Limitations & Future Work¶
- The pipeline's reliance on LLM generation and CLIP verification is imperfect and can introduce bias or noise. Performance remains limited for rare or ambiguous attributes with subtle visual evidence.
- The use of a fixed \(K=3\) might not be optimal for long descriptions with many attributes. Future work could investigate adaptive \(K\) or long-tail attribute reweighting.
Related Work & Insights¶
- vs HA-FGOVD / NoctOWL: Whereas previous works still fuse attributes into a single vector (allowing category signals to mask attribute violations), SRA-Det uses distinct facets and soft-min to ensure an "all-or-nothing" satisfaction.

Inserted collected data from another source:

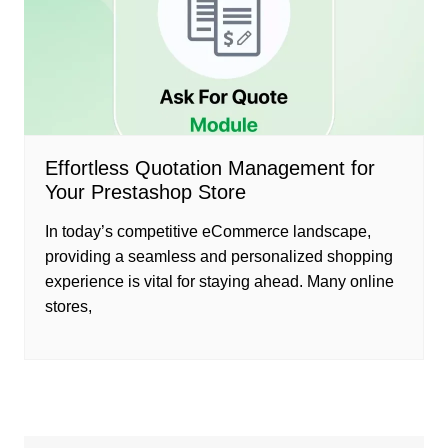
Effortless Quotation Management for
Your Prestashop Store
In today’s competitive eCommerce landscape,
providing a seamless and personalized shopping
experience is vital for staying ahead. Many online
stores,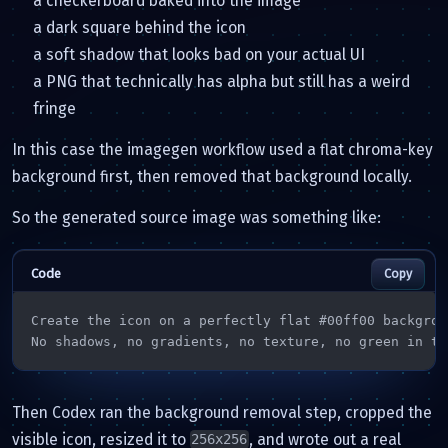
a checkerboard baked into the image
a dark square behind the icon
a soft shadow that looks bad on your actual UI
a PNG that technically has alpha but still has a weird
fringe
In this case the imagegen workflow used a flat chroma-key
background first, then removed that background locally.
So the generated source image was something like:
Copy
Create the icon on a perfectly flat #00ff00 backgroun
No shadows, no gradients, no texture, no green in th
Then Codex ran the background removal step, cropped the
visible icon, resized it to
, and wrote out a real
256x256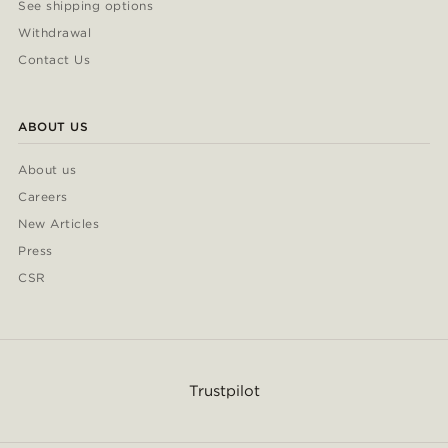
See shipping options
Withdrawal
Contact Us
ABOUT US
About us
Careers
New Articles
Press
CSR
Trustpilot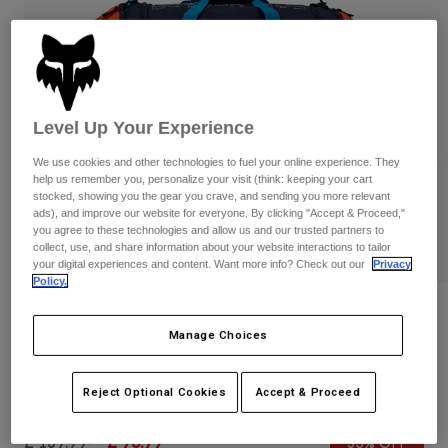
Pants & Shorts
Guards
Pants
Shirts
Pants
Goggles
Shop All
Gloves
Socks
Shorts
Shop All
Jackets
Level Up Your Experience
Jackets & Gilets
Women
We use cookies and other technologies to fuel your online experience. They
Protections
help us remember you, personalize your visit (think: keeping your cart
T-Shirts & Tops
Gloves
Moto
stocked, showing you the gear you crave, and sending you more relevant
ads), and improve our website for everyone. By clicking "Accept & Proceed,"
Goggles
Hoodies & Pullovers
you agree to these technologies and allow us and our trusted partners to
Protections
Helmets
collect, use, and share information about your website interactions to tailor
Jackets
Socks
your digital experiences and content. Want more info? Check out our
Privacy
Jerseys
Pants & Shorts
Policy.
Goggles
Pants
Bags & Accessories
Shirts
Reviews
Boots
Socks
Manage Choices
Shop All
Podium 180 Race Spec Duffle Gear Bag
Spare parts
Guards
Accessories
Reject Optional Cookies
Accept & Proceed
Gloves
Item No.
32515-188-OS
Youth
Goggles
Spare parts
Price reduced from
to
£ 139.99
£ 90.99
35% OFF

- vs GUIDED: GUIDED uses a three-stage pipeline (subject recognition, coarse detection, attribute discrimination). SRA-Det integrates multi-attribute consistency directly into the matching mechanism in an end-to-end fashion.

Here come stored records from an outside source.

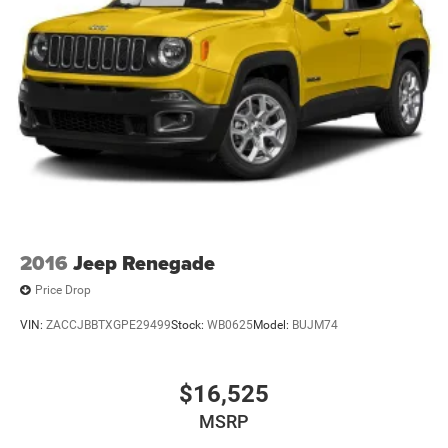
2016
Jeep Renegade
Price Drop
VIN:
ZACCJBBTXGPE29499
Stock:
WB0625
Model:
BUJM74
$16,525
MSRP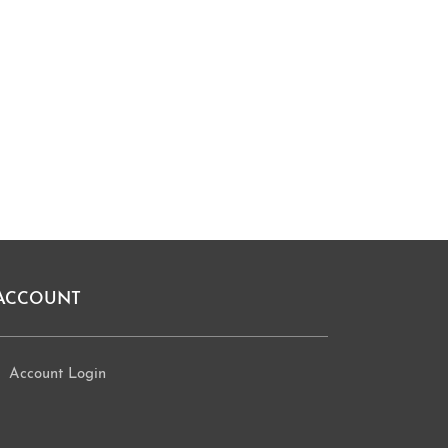
ACCOUNT
Account Login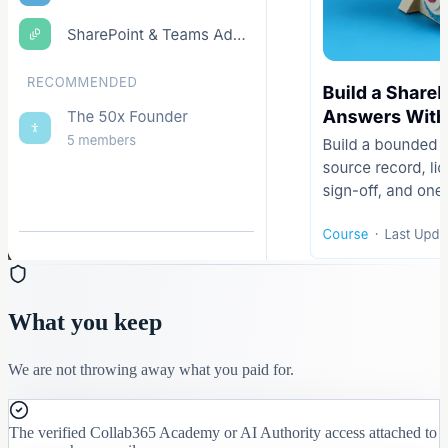
What you keep
We are not throwing away what you paid for.
The verified Collab365 Academy or AI Authority access attached to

- vs LLMDet / MM-GDINO: These focus on scaling category-level AP via MLLM fine-tuning. SRA-Det focuses on fine-grained precision, outperforming them significantly on attribute-heavy benchmarks.
Rating¶
- Novelty: ⭐⭐⭐⭐ Introducing "multi-semantic facets + soft-min AND" to OVD is clear and effective.
- Experimental Thoroughness: ⭐⭐⭐⭐ Coverage of LVIS/FG-OVD/OmniLabel plus extensive MLLM comparisons.
- Writing Quality: ⭐⭐⭐⭐ Logical flow and clear coupling between formulas and diagrams.
- Value: ⭐⭐⭐⭐ Addresses the coarse-to-fine gap in OVD with reusable matching and data paradigms.